Each of these answer sets are from women who had never been to .Astro before. 

In a separate open comments box, 5 out of 15 women mentioned feeling like they didn't know enough code and/or wishing there was a tutorial day for learning some of the basic tools used in a lot of the hacks, like Javascript and D3. 1 man (out of 16) mentioned that a tutorial day or thread might be useful for the less confident. In a survey of 31 people total and where the sample is split into 2 parts, is 6% versus 33% in the noise, or is this saying that women and men report a different experience of .Astro? I'm casting my vote for the latter. 

It's no surprise to anyone who's paying attention that achieving gender balance in astronomy is a complex problem. .Astro is a unique conference where the organizers are very aware of how easy it is for the process of a conference to uphold gender stereotypes and have taken active steps to prevent it. Yet even though they've succeeded in achieving a gender balance of participants that's equal to or better than the balance of our field, there are still issues with encouraging women to give a talk, and women and men still self-select for more stereotypical roles. This in part means they still have different experiences of .Astro. 

One thing is clear, though: actively talking, strategizing and planning has made a dramatic difference in gender equality for this conference over the last 6 years.

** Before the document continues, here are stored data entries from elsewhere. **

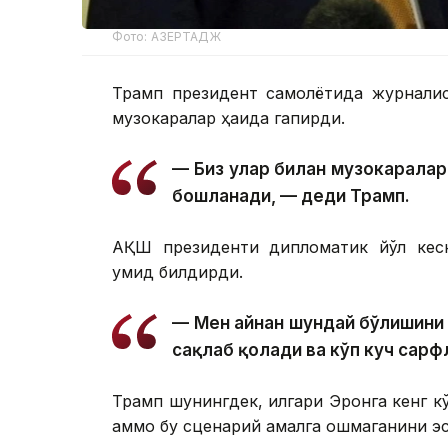
Фото: АЗЕРТАДЖ
Трамп президент самолётида журналис
музокаралар ҳақида гапирди.
— Биз улар билан музокаралар
бошланади, — деди Трамп.
АҚШ президенти дипломатик йўл кески
умид билдирди.
— Мен айнан шундай бўлишини 
сақлаб қолади ва кўп куч сарф
Трамп шунингдек, илгари Эронга кенг кў
аммо бу сценарий амалга ошмаганини эс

Given the .Astro philosophy and community, I have no doubt this active approach to diversity will continue and expand to improve .Astro's diversity among many other axes as well. 

.Astro is many things, but I think one of the underlying principles is a "yes, and" philosophy. If you're on board with that and you have ideas about how to do astronomy better, including how to make our field more welcoming to underrepresented groups of all kinds, please consider signing up for .Astro 7!